I was in the area this past weekend and stopped to add needed boxes to each hive.  The moving straps are to make us think we are keeping the bears at bay!  I think a determined bear might argue with both us and the bees.










In his backyard, Jeff has two hives that we got from Buster's Bees when I ordered them in December, thinking my hives would not make it through the winter.  We installed them on April 11.  He is mostly managing those but he and I keep bees together.  They now have new boxes on them - maybe two - I'm not certain.















The other two hives from Buster are at the Morningside community garden and are rocking along.  I gave each of them a new box yesterday.  They were installed on April 26 and now each is composed of three boxes.

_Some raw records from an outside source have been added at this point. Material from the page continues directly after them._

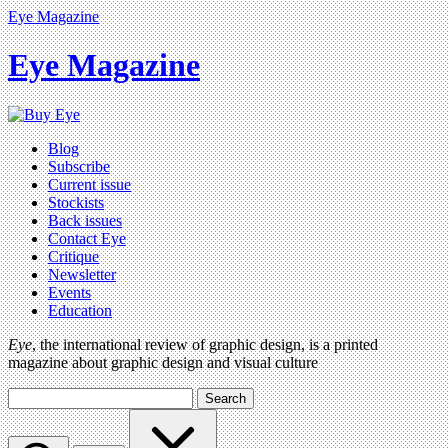
Eye Magazine
Eye Magazine
Blog
Subscribe
Current issue
Stockists
Back issues
Contact Eye
Critique
Newsletter
Events
Education
Eye
, the international review of graphic design, is a printed
magazine about graphic design and visual culture
Search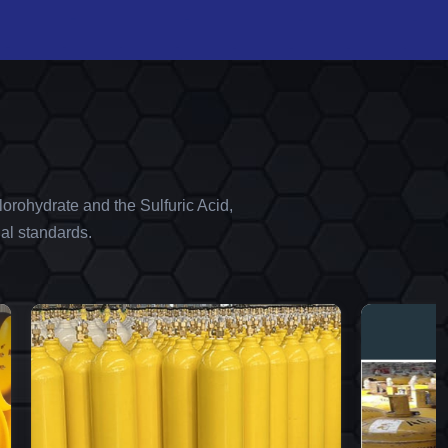
orohydrate and the Sulfuric Acid,
al standards.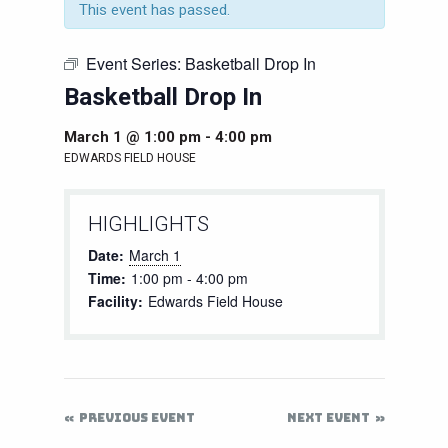
This event has passed.
Event Series:
Basketball Drop In
Basketball Drop In
March 1 @ 1:00 pm
-
4:00 pm
EDWARDS FIELD HOUSE
HIGHLIGHTS
Date:
March 1
Time:
1:00 pm - 4:00 pm
Facility:
Edwards Field House
PREVIOUS EVENT
NEXT EVENT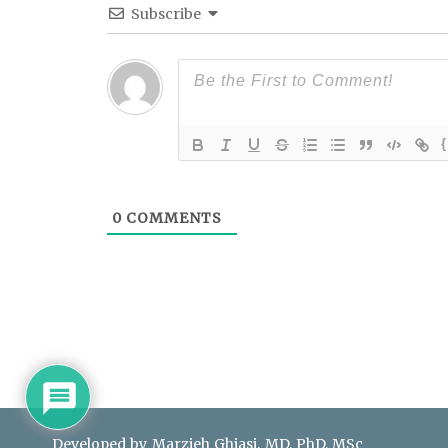
Subscribe
{
0
COMMENTS
Developed by Marzieh Ghiasi, MD, PhD, MSc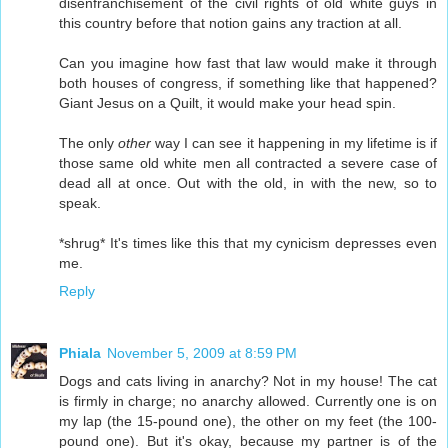
disenfranchisement of the civil rights of old white guys in
this country before that notion gains any traction at all.
Can you imagine how fast that law would make it through
both houses of congress, if something like that happened?
Giant Jesus on a Quilt, it would make your head spin.
The only
other
way I can see it happening in my lifetime is if
those same old white men all contracted a severe case of
dead all at once. Out with the old, in with the new, so to
speak.
*shrug* It's times like this that my cynicism depresses even
me.
Reply
Phiala
November 5, 2009 at 8:59 PM
Dogs and cats living in anarchy? Not in my house! The cat
is firmly in charge; no anarchy allowed. Currently one is on
my lap (the 15-pound one), the other on my feet (the 100-
pound one). But it's okay, because my partner is of the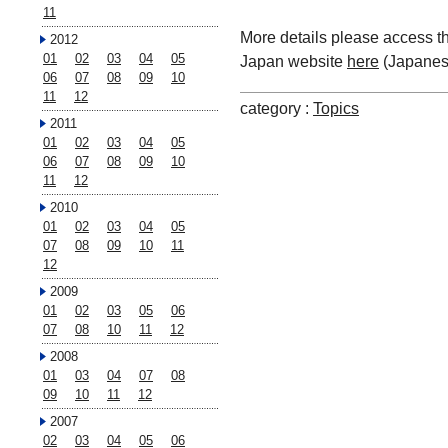
11
More details please access t
2012
01
02
03
04
05
Japan website
here
(Japanes
06
07
08
09
10
11
12
category :
Topics
2011
01
02
03
04
05
06
07
08
09
10
11
12
2010
01
02
03
04
05
07
08
09
10
11
12
2009
01
02
03
05
06
07
08
10
11
12
2008
01
03
04
07
08
09
10
11
12
2007
02
03
04
05
06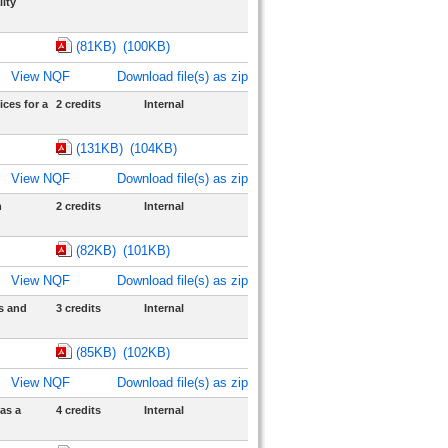
ity
(81KB)
(100KB)
View NQF
Download file(s) as zip
ces for a
2 credits
Internal
(131KB)
(104KB)
View NQF
Download file(s) as zip
n
2 credits
Internal
(82KB)
(101KB)
View NQF
Download file(s) as zip
s and
3 credits
Internal
(85KB)
(102KB)
View NQF
Download file(s) as zip
as a
4 credits
Internal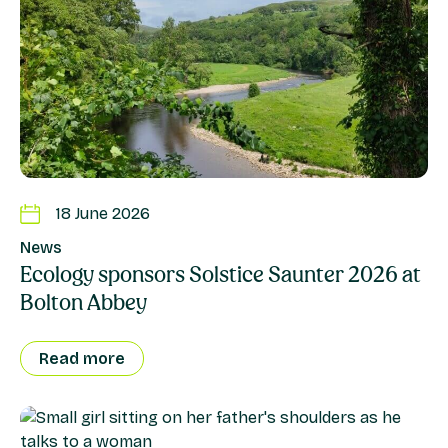
18 June 2026
News
Ecology sponsors Solstice Saunter 2026 at
Bolton Abbey
Read more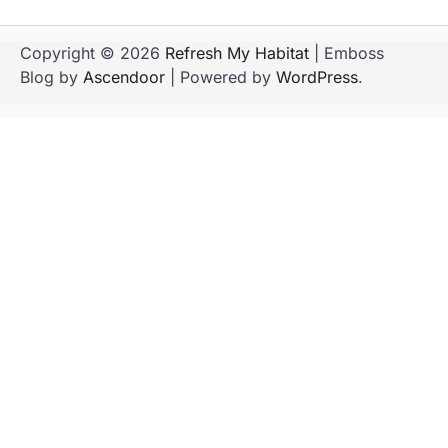
Copyright © 2026
Refresh My Habitat
| Emboss
Blog by
Ascendoor
| Powered by
WordPress
.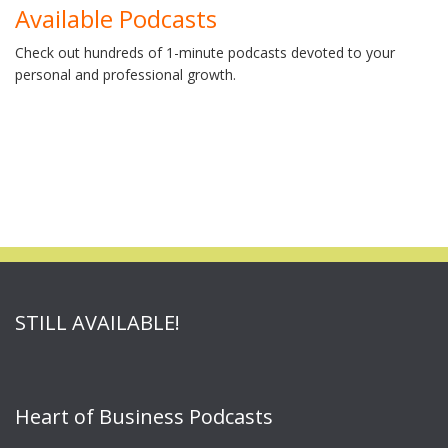
Available Podcasts
Check out hundreds of 1-minute podcasts devoted to your
personal and professional growth.
STILL AVAILABLE!
Heart of Business Podcasts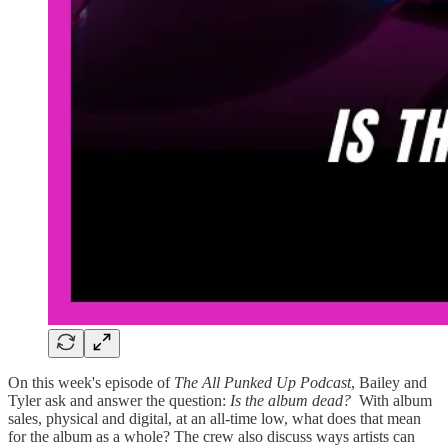
On this week's episode of
The All Punked Up Podcast
, Bailey and
Tyler ask and answer the question:
Is the album dead?
With album
sales, physical and digital, at an all-time low, what does that mean
for the album as a whole? The crew also discuss ways artists can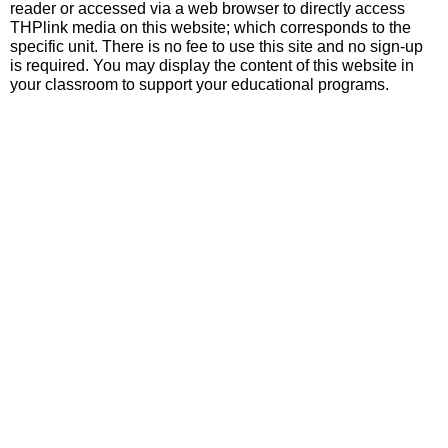
reader or accessed via a web browser to directly access
THPlink media on this website; which corresponds to the
specific unit. There is no fee to use this site and no sign-up
is required. You may display the content of this website in
your classroom to support your educational programs.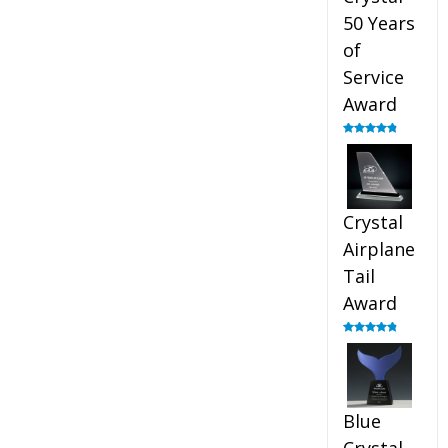
50 Years
of
Service
Award
Rated
4.91
out of 5
Crystal
Airplane
Tail
Award
Rated
4.91
out of 5
Blue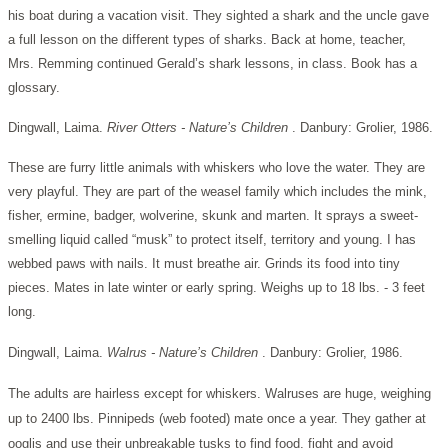
his boat during a vacation visit. They sighted a shark and the uncle gave
a full lesson on the different types of sharks. Back at home, teacher,
Mrs. Remming continued Gerald’s shark lessons, in class. Book has a
glossary.
Dingwall, Laima.
River Otters - Nature’s Children
. Danbury: Grolier, 1986.
These are furry little animals with whiskers who love the water. They are
very playful. They are part of the weasel family which includes the mink,
fisher, ermine, badger, wolverine, skunk and marten. It sprays a sweet-
smelling liquid called “musk” to protect itself, territory and young. I has
webbed paws with nails. It must breathe air. Grinds its food into tiny
pieces. Mates in late winter or early spring. Weighs up to 18 lbs. - 3 feet
long.
Dingwall, Laima.
Walrus - Nature’s Children
. Danbury: Grolier, 1986.
The adults are hairless except for whiskers. Walruses are huge, weighing
up to 2400 lbs. Pinnipeds (web footed) mate once a year. They gather at
ooglis and use their unbreakable tusks to find food, fight and avoid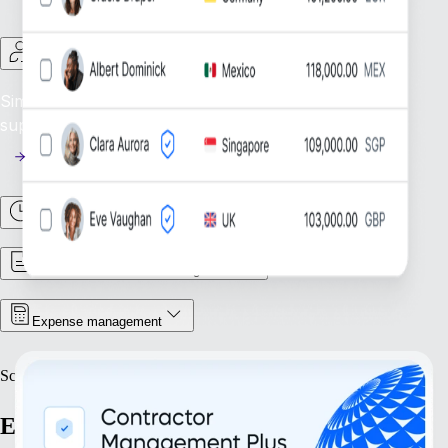
Contractor Management
Simplify Contractor Oversight: Efficiently manage and
support your global contractor workforce.
Time & Attendance
Contract & Document Management
Expense management
Scale
Expand with confidence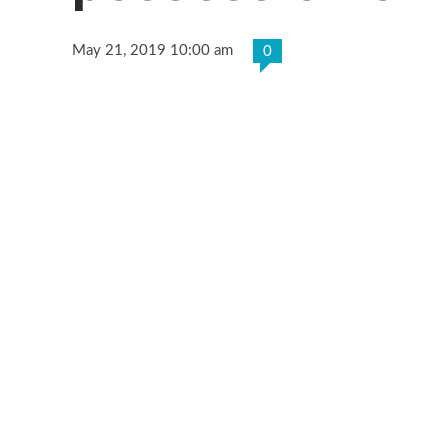
May 21, 2019 10:00 am
0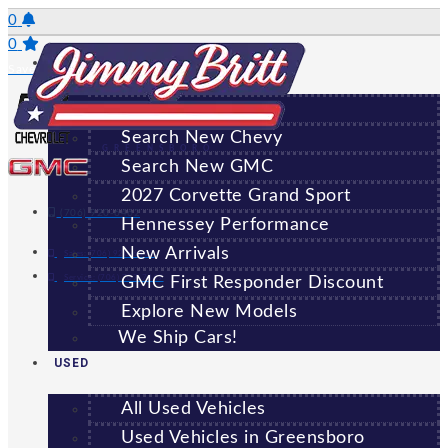
Skip
0
to
0
NEW
content
Saved Vehicles
All New Vehicles
Search New Chevy
GREENSBORO
Search New GMC
2027 Corvette Grand Sport
(706) 920-6462
Hennessey Performance
New Arrivals
Sales:
(706) 920-6462
Service:
(706) 707-7469
GMC First Responder Discount
Explore New Models
We Ship Cars!
USED
All Used Vehicles
Used Vehicles in Greensboro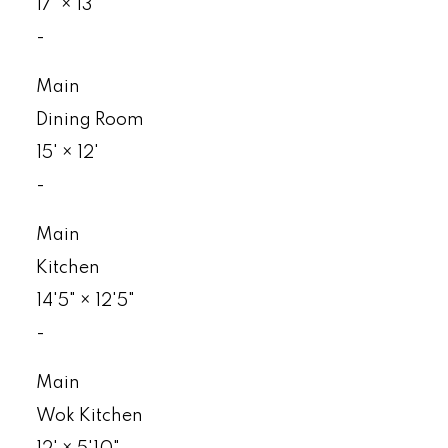
17'
×
13'
-
Main
Dining Room
15'
×
12'
-
Main
Kitchen
14'5"
×
12'5"
-
Main
Wok Kitchen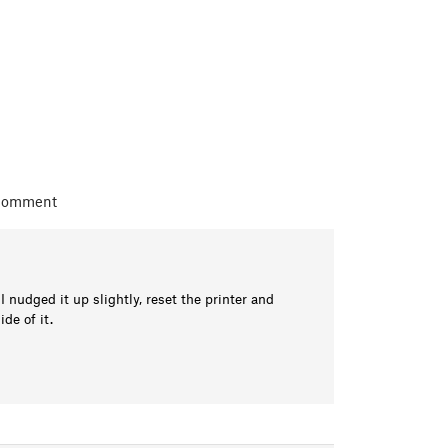
 comment
nudged it up slightly, reset the printer and
de of it.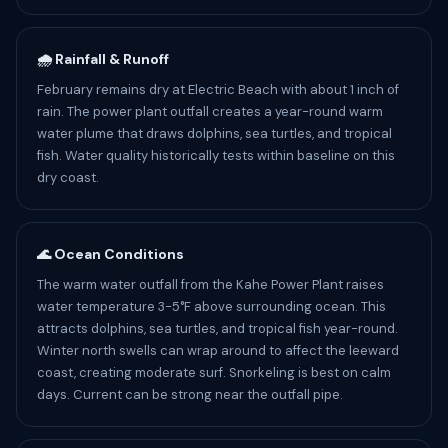
🌧️ Rainfall & Runoff
February remains dry at Electric Beach with about 1 inch of
rain. The power plant outfall creates a year-round warm
water plume that draws dolphins, sea turtles, and tropical
fish. Water quality historically tests within baseline on this
dry coast.
🌊 Ocean Conditions
The warm water outfall from the Kahe Power Plant raises
water temperature 3-5°F above surrounding ocean. This
attracts dolphins, sea turtles, and tropical fish year-round.
Winter north swells can wrap around to affect the leeward
coast, creating moderate surf. Snorkeling is best on calm
days. Current can be strong near the outfall pipe.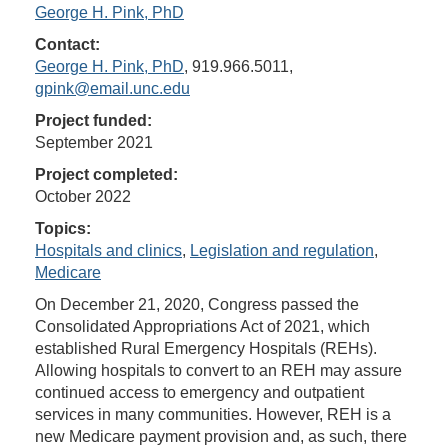
George H. Pink, PhD
Contact:
George H. Pink, PhD
, 919.966.5011,
gpink@email.unc.edu
Project funded:
September 2021
Project completed:
October 2022
Topics:
Hospitals and clinics
,
Legislation and regulation
,
Medicare
On December 21, 2020, Congress passed the
Consolidated Appropriations Act of 2021, which
established Rural Emergency Hospitals (REHs).
Allowing hospitals to convert to an REH may assure
continued access to emergency and outpatient
services in many communities. However, REH is a
new Medicare payment provision and, as such, there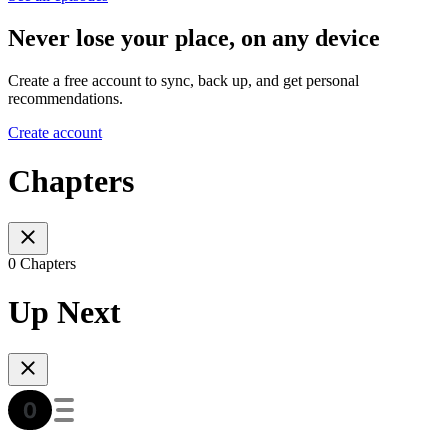
Never lose your place, on any device
Create a free account to sync, back up, and get personal
recommendations.
Create account
Chapters
0 Chapters
Up Next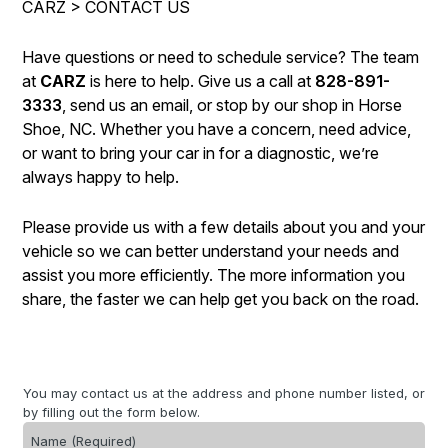
CARZ
>
CONTACT US
LOCATION
COST SAVING TIPS
REPAIR SERVICES
CUSTOMER SURVEY
BUY TIRES
TIRES
Have questions or need to schedule service? The team
at
CARZ
is here to help. Give us a call at
828-891-
APPOINTMENT REQUEST
BLOG
3333
, send us an email, or stop by our shop in Horse
ASK THE MECHANIC
Shoe, NC. Whether you have a concern, need advice,
or want to bring your car in for a diagnostic, we’re
REVIEW OUR SERVICE
always happy to help.
Please provide us with a few details about you and your
vehicle so we can better understand your needs and
assist you more efficiently. The more information you
share, the faster we can help get you back on the road.
You may contact us at the address and phone number listed, or
by filling out the form below.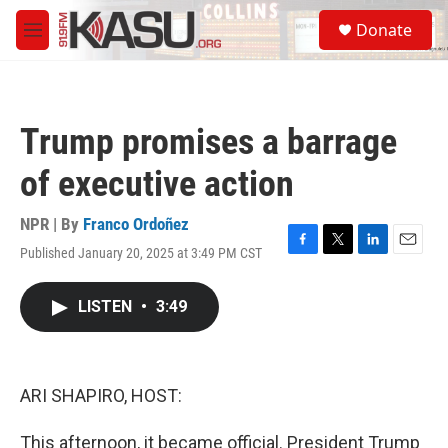
Skip to main content
S
Donate
e
M
a
e
r
n
c
u
h
Trump promises a barrage
u
e
of executive action
r
y
NPR | By
Franco Ordoñez
Published January 20, 2025 at 3:49 PM CST
F
T
L
E
a
w
i
m
c
i
n
a
LISTEN
•
3:49
e
t
k
i
b
t
e
l
o
e
d
o
r
I
k
n
ARI SHAPIRO, HOST:
This afternoon, it became official. President Trump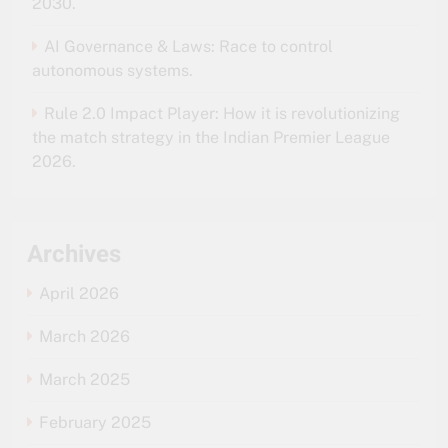
2030.
AI Governance & Laws: Race to control
autonomous systems.
Rule 2.0 Impact Player: How it is revolutionizing
the match strategy in the Indian Premier League
2026.
Archives
April 2026
March 2026
March 2025
February 2025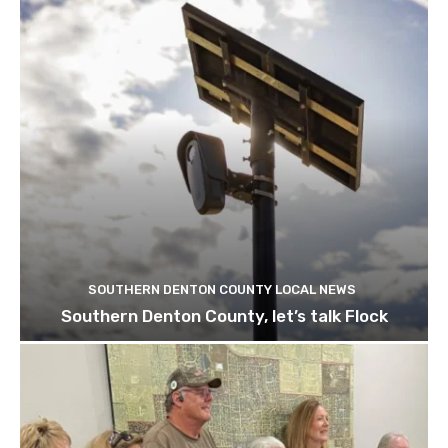
SOUTHERN DENTON COUNTY LOCAL NEWS
Southern Denton County, let’s talk Flock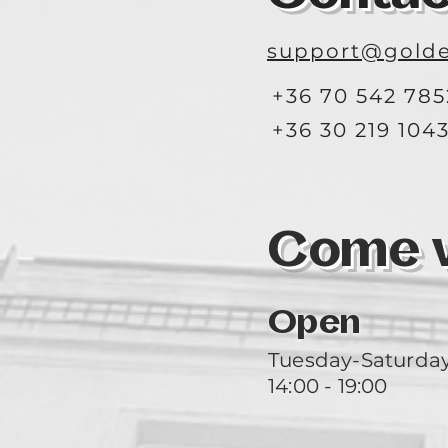
support@golde
+36 70 542 785
+36 30 219 104
Come vi
Open
Tuesday-Saturda
14:00 - 19:00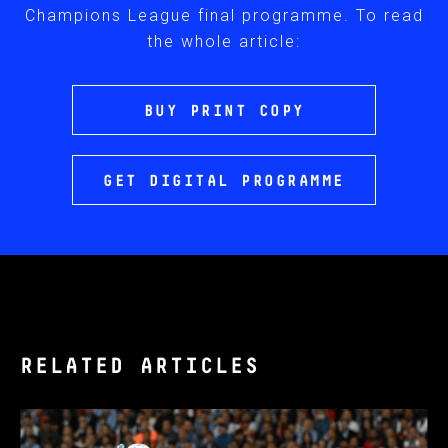
Champions League final programme. To read
the whole article:
BUY PRINT COPY
GET DIGITAL PROGRAMME
RELATED ARTICLES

So I have 11 hives in other places.


In my own backyard, I have one hive that overwintered, the hive from Sebastian's yard that we moved at the end of March, the two swarm hives from Tom's house, a swarm I caught in my neighborhood just down the street from my house, a split in a three box nuc that I made from one of Tom's hives as a swarm prevention measure (didn't work, obviously), and a small hive of failure-to-thrive bees that I got from a beekeeper who thought they had swarmed.  

It was a tiny swarm and is not doing well.  I got them on April 1 and they are still on just three frames in a nuc.  I don't want to combine them with another hive because they are from a beekeeper who treats his bees and I don't know what their problem is but they don't seem to be doing anything.  I think they were actually absconding to get away from the treatment.  I'm just going to leave them alone and they may die, but I'm not going to take any action.

So not counting the two nucs (Failure to Thrive and the Tom Split), I have five decent hives in my backyard.  If I eventually move the Tom Split into a full box, I'll count it but not for now.  So sixteen altogether.  Some will have honey for me this year.  Others will just build up hopefully to go through the winter.